## Required action
Apart from any images, the entries are to be output exactly.

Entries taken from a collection
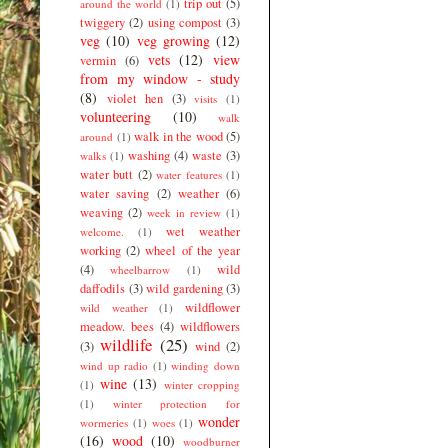
trip out
(5)
around the world
(1)
twiggery
(2)
using compost
(3)
veg
(10)
veg growing
(12)
vets
(12)
view
vermin
(6)
from my window - study
(8)
violet hen
(3)
visits
(1)
volunteering
(10)
walk
walk in the wood
(5)
around
(1)
washing
(4)
waste
(3)
walks
(1)
water butt
(2)
water features
(1)
water saving
(2)
weather
(6)
weaving
(2)
week in review
(1)
wet weather
welcome.
(1)
working
(2)
wheel of the year
(4)
wild
wheelbarrow
(1)
daffodils
(3)
wild gardening
(3)
wildflower
wild weather
(1)
meadow. bees
(4)
wildflowers
wildlife
(25)
(3)
wind
(2)
wind up radio
(1)
winding down
wine
(13)
(1)
winter cropping
(1)
winter protection for
wonder
wormeries
(1)
woes
(1)
(16)
wood
(10)
woodburner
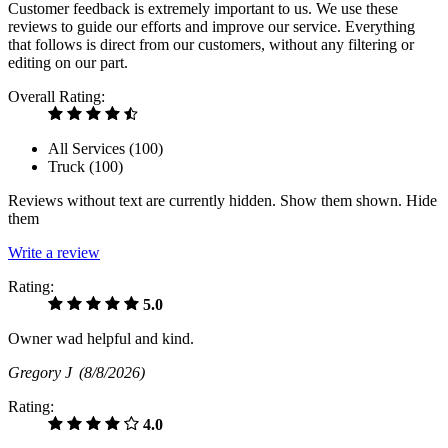
Customer feedback is extremely important to us. We use these
reviews to guide our efforts and improve our service. Everything
that follows is direct from our customers, without any filtering or
editing on our part.
Overall Rating:
All Services (
100
)
Truck (
100
)
Reviews without text are currently
hidden.
Show them
shown.
Hide
them
Write a review
Rating:
5.0
Owner wad helpful and kind.
Gregory J
(8/8/2026)
Rating:
4.0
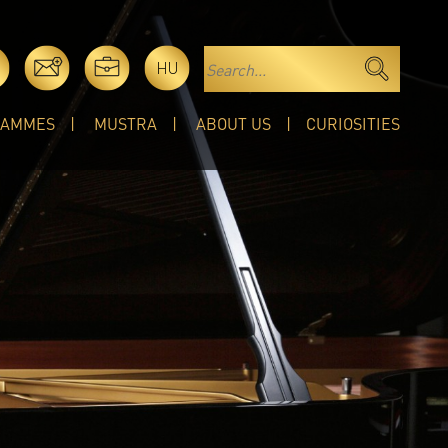
HU
RAMMES
MUSTRA
ABOUT US
CURIOSITIES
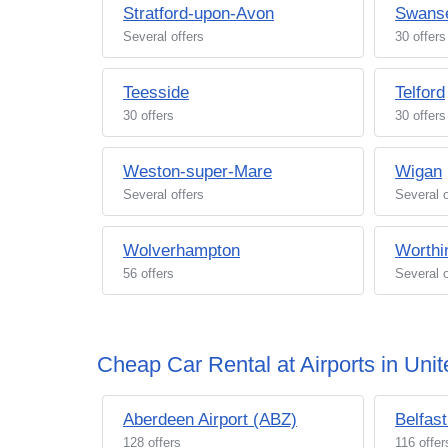
Stratford-upon-Avon
Swans
Several offers
30 offers
Teesside
Telford
30 offers
30 offers
Weston-super-Mare
Wigan
Several offers
Several o
Wolverhampton
Worthi
56 offers
Several o
Cheap Car Rental at Airports in Un
Aberdeen Airport (ABZ)
Belfast
128 offers
116 offer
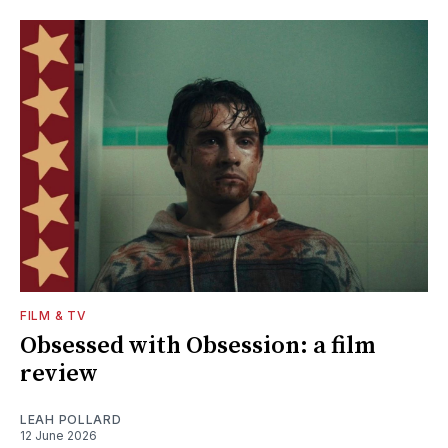
FILM & TV
Obsessed with Obsession: a film
review
LEAH POLLARD
12 June 2026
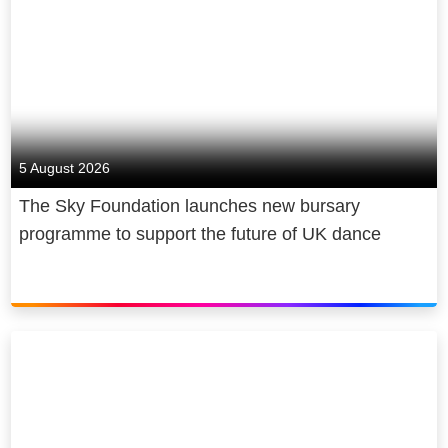
5 August 2026
The Sky Foundation launches new bursary
programme to support the future of UK dance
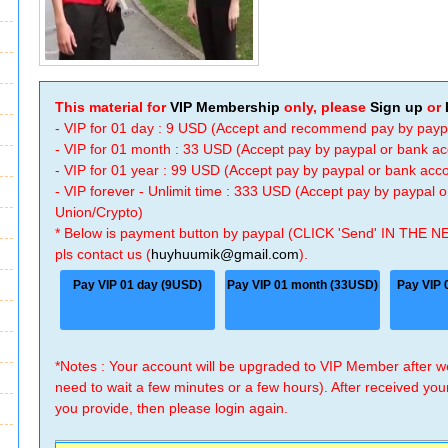
This material for
VIP Membership
only, please
Sign up
or
- VIP for 01 day : 9 USD (Accept and recommend pay by payp
- VIP for 01 month : 33 USD (Accept pay by paypal or bank a
- VIP for 01 year : 99 USD (Accept pay by paypal or bank ac
- VIP forever - Unlimit time : 333 USD (Accept pay by paypal
Union/Crypto)
* Below is payment button by paypal (CLICK 'Send' IN THE N
pls contact us (
huyhuumik@gmail.com
).
Pay VIP 01 day (9USD)
Pay VIP 01 month (33USD)
Pay VIP 
*Notes : Your account will be upgraded to VIP Member after
need to wait a few minutes or a few hours). After received you
you provide, then please login again.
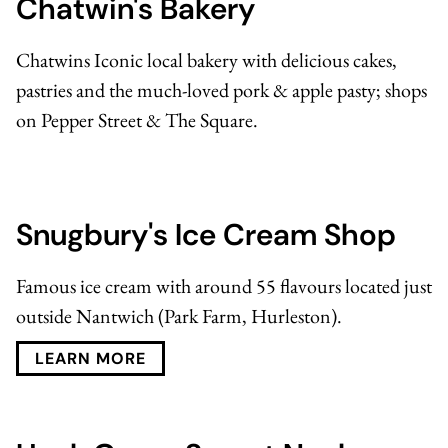
Chatwin's Bakery
Chatwins Iconic local bakery
with delicious cakes,
pastries and the much-loved pork & apple pasty; shops
on Pepper Street & The Square.
Snugbury's Ice Cream Shop
Famous ice cream with around 55 flavours located just
outside Nantwich (Park Farm, Hurleston).
LEARN MORE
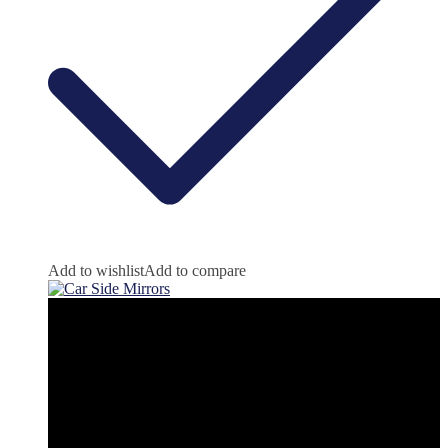
Add to wishlist
Add to compare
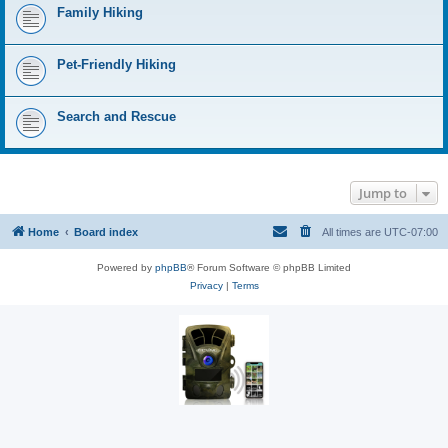
Family Hiking
Pet-Friendly Hiking
Search and Rescue
Jump to
Home
Board index
All times are
UTC-07:00
Powered by
phpBB
® Forum Software © phpBB Limited
Privacy
|
Terms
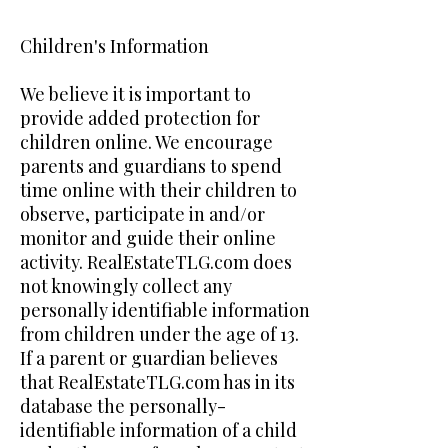
Children's Information
We believe it is important to
provide added protection for
children online. We encourage
parents and guardians to spend
time online with their children to
observe, participate in and/or
monitor and guide their online
activity. RealEstateTLG.com does
not knowingly collect any
personally identifiable information
from children under the age of 13.
If a parent or guardian believes
that RealEstateTLG.com has in its
database the personally-
identifiable information of a child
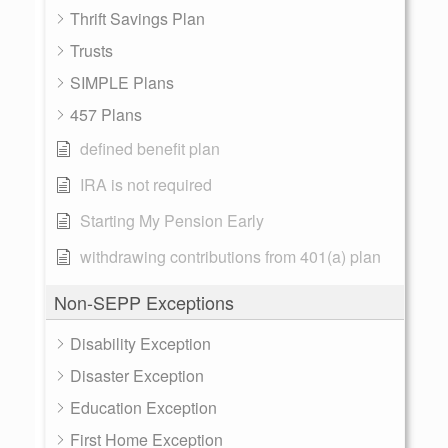
Thrift Savings Plan
Trusts
SIMPLE Plans
457 Plans
defined benefit plan
IRA is not required
Starting My Pension Early
withdrawing contributions from 401(a) plan
Non-SEPP Exceptions
Disability Exception
Disaster Exception
Education Exception
First Home Exception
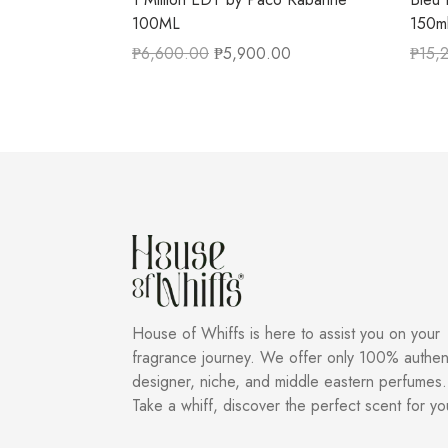
100ML
150m
₱
6,600.00
₱
5,900.00
₱
15,
House of Whiffs is here to assist you on your
fragrance journey. We offer only 100% authen
designer, niche, and middle eastern perfumes.
Take a whiff, discover the perfect scent for yo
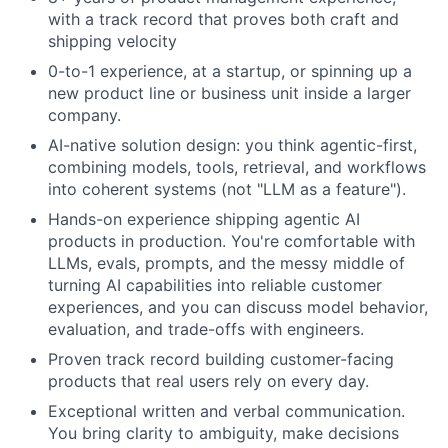
with a track record that proves both craft and
shipping velocity
0-to-1 experience, at a startup, or spinning up a
new product line or business unit inside a larger
company.
AI-native solution design: you think agentic-first,
combining models, tools, retrieval, and workflows
into coherent systems (not "LLM as a feature").
Hands-on experience shipping agentic AI
products in production. You're comfortable with
LLMs, evals, prompts, and the messy middle of
turning AI capabilities into reliable customer
experiences, and you can discuss model behavior,
evaluation, and trade-offs with engineers.
Proven track record building customer-facing
products that real users rely on every day.
Exceptional written and verbal communication.
You bring clarity to ambiguity, make decisions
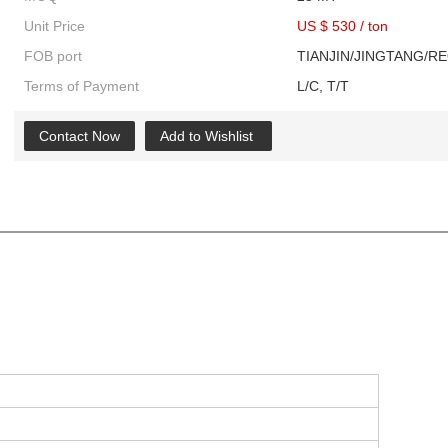
Unit Price
US $ 530
/
ton
FOB port
TIANJIN/JINGTANG/R
Terms of Payment
L/C, T/T
Contact Now
Add to Wishlist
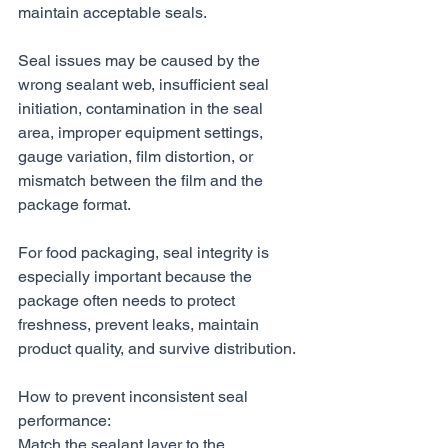
maintain acceptable seals.
Seal issues may be caused by the 
wrong sealant web, insufficient seal 
initiation, contamination in the seal 
area, improper equipment settings, 
gauge variation, film distortion, or 
mismatch between the film and the 
package format.
For food packaging, seal integrity is 
especially important because the 
package often needs to protect 
freshness, prevent leaks, maintain 
product quality, and survive distribution.
How to prevent inconsistent seal 
performance:
Match the sealant layer to the 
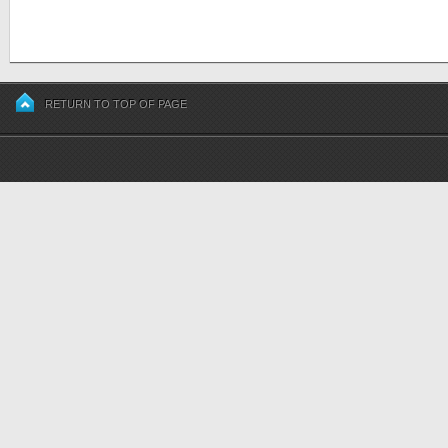
RETURN TO TOP OF PAGE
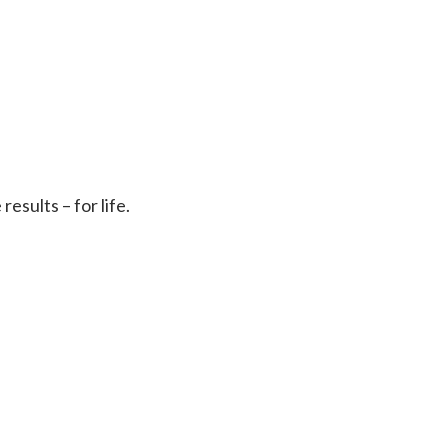
sults – for life.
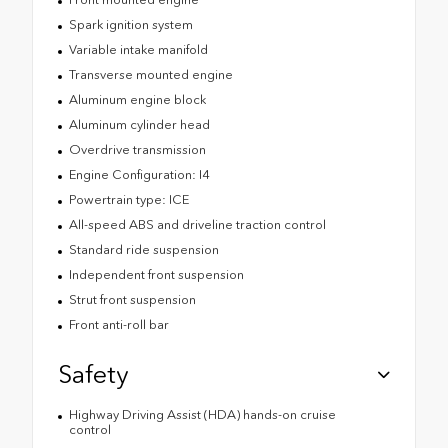
Spark ignition system
Variable intake manifold
Transverse mounted engine
Aluminum engine block
Aluminum cylinder head
Overdrive transmission
Engine Configuration: I4
Powertrain type: ICE
All-speed ABS and driveline traction control
Standard ride suspension
Independent front suspension
Strut front suspension
Front anti-roll bar
Safety
Highway Driving Assist (HDA) hands-on cruise
control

## Task response
trip out
(5)
around the world
(1)
twiggery
(2)
using compost
(3)
veg
(10)
veg growing
(12)
vets
(12)
view
vermin
(6)
from my window - study
(8)
violet hen
(3)
visits
(1)
volunteering
(10)
walk
walk in the wood
(5)
around
(1)
washing
(4)
waste
(3)
walks
(1)
water butt
(2)
water features
(1)
water saving
(2)
weather
(6)
weaving
(2)
week in review
(1)
wet weather
welcome.
(1)
working
(2)
wheel of the year
(4)
wild
wheelbarrow
(1)
daffodils
(3)
wild gardening
(3)
wildflower
wild weather
(1)
meadow. bees
(4)
wildflowers
wildlife
(25)
(3)
wind
(2)
wind up radio
(1)
winding down
wine
(13)
(1)
winter cropping
(1)
winter protection for
wonder
wormeries
(1)
woes
(1)
(16)
wood
(10)
woodburner
Customer feedback is extremely important to us. We use these
reviews to guide our efforts and improve our service. Everything
that follows is direct from our customers, without any filtering or
editing on our part.
Overall Rating:
All Services (
100
)
Truck (
100
)
Reviews without text are currently
hidden.
Show them
shown.
Hide
them
Write a review
Rating:
5.0
Owner wad helpful and kind.
Gregory J
(8/8/2026)
Rating:
4.0
HU
RAMMES
MUSTRA
ABOUT US
CURIOSITIES
Stratford-upon-Avon
Swans
Several offers
30 offers
Teesside
Telford
30 offers
30 offers
Weston-super-Mare
Wigan
Several offers
Several o
Wolverhampton
Worthi
56 offers
Several o
Cheap Car Rental at Airports in Un
Aberdeen Airport (ABZ)
Belfast
128 offers
116 offer
FILM & TV
Obsessed with Obsession: a film
review
LEAH POLLARD
12 June 2026
5 August 2026
The Sky Foundation launches new bursary
programme to support the future of UK dance
This material for
VIP Membership
only, please
Sign up
or
- VIP for 01 day : 9 USD (Accept and recommend pay by payp
- VIP for 01 month : 33 USD (Accept pay by paypal or bank a
- VIP for 01 year : 99 USD (Accept pay by paypal or bank ac
- VIP forever - Unlimit time : 333 USD (Accept pay by paypal
Union/Crypto)
* Below is payment button by paypal (CLICK 'Send' IN THE N
pls contact us (
huyhuumik@gmail.com
).
Pay VIP 01 day (9USD)
Pay VIP 01 month (33USD)
Pay VIP 
*Notes : Your account will be upgraded to VIP Member after
need to wait a few minutes or a few hours). After received you
you provide, then please login again.
Chatwin's Bakery
Chatwins Iconic local bakery
with delicious cakes,
pastries and the much-loved pork & apple pasty; shops
on Pepper Street & The Square.
Snugbury's Ice Cream Shop
Famous ice cream with around 55 flavours located just
outside Nantwich (Park Farm, Hurleston).
LEARN MORE
Add to wishlist
Add to compare
Family Hiking
Pet-Friendly Hiking
Search and Rescue
Jump to
Home
Board index
All times are
UTC-07:00
Powered by
phpBB
® Forum Software © phpBB Limited
Privacy
|
Terms
Children's Information
We believe it is important to
provide added protection for
children online. We encourage
parents and guardians to spend
time online with their children to
observe, participate in and/or
monitor and guide their online
activity. RealEstateTLG.com does
not knowingly collect any
personally identifiable information
from children under the age of 13.
If a parent or guardian believes
that RealEstateTLG.com has in its
database the personally-
identifiable information of a child
Thrift Savings Plan
Trusts
SIMPLE Plans
457 Plans
defined benefit plan
IRA is not required
Starting My Pension Early
withdrawing contributions from 401(a) plan
Non-SEPP Exceptions
Disability Exception
Disaster Exception
Education Exception
First Home Exception
100ML
150m
₱
6,600.00
₱
5,900.00
₱
15,
House of Whiffs is here to assist you on your
fragrance journey. We offer only 100% authen
designer, niche, and middle eastern perfumes.
Take a whiff, discover the perfect scent for yo
with a track record that proves both craft and
shipping velocity
0-to-1 experience, at a startup, or spinning up a
new product line or business unit inside a larger
company.
AI-native solution design: you think agentic-first,
combining models, tools, retrieval, and workflows
into coherent systems (not "LLM as a feature").
Hands-on experience shipping agentic AI
products in production. You're comfortable with
LLMs, evals, prompts, and the messy middle of
turning AI capabilities into reliable customer
experiences, and you can discuss model behavior,
evaluation, and trade-offs with engineers.
Proven track record building customer-facing
products that real users rely on every day.
Exceptional written and verbal communication.
You bring clarity to ambiguity, make decisions
Unit Price
US $ 530
/
ton
FOB port
TIANJIN/JINGTANG/R
Terms of Payment
L/C, T/T
Contact Now
Add to Wishlist
maintain acceptable seals.
Seal issues may be caused by the 
wrong sealant web, insufficient seal 
initiation, contamination in the seal 
area, improper equipment settings, 
gauge variation, film distortion, or 
mismatch between the film and the 
package format.
For food packaging, seal integrity is 
especially important because the 
package often needs to protect 
freshness, prevent leaks, maintain 
product quality, and survive distribution.
How to prevent inconsistent seal 
performance:
Match the sealant layer to the 
RETURN TO TOP OF PAGE
sults – for life.
Spark ignition system
Variable intake manifold
Transverse mounted engine
Aluminum engine block
Aluminum cylinder head
Overdrive transmission
Engine Configuration: I4
Powertrain type: ICE
All-speed ABS and driveline traction control
Standard ride suspension
Independent front suspension
Strut front suspension
Front anti-roll bar
Safety
Highway Driving Assist (HDA) hands-on cruise
control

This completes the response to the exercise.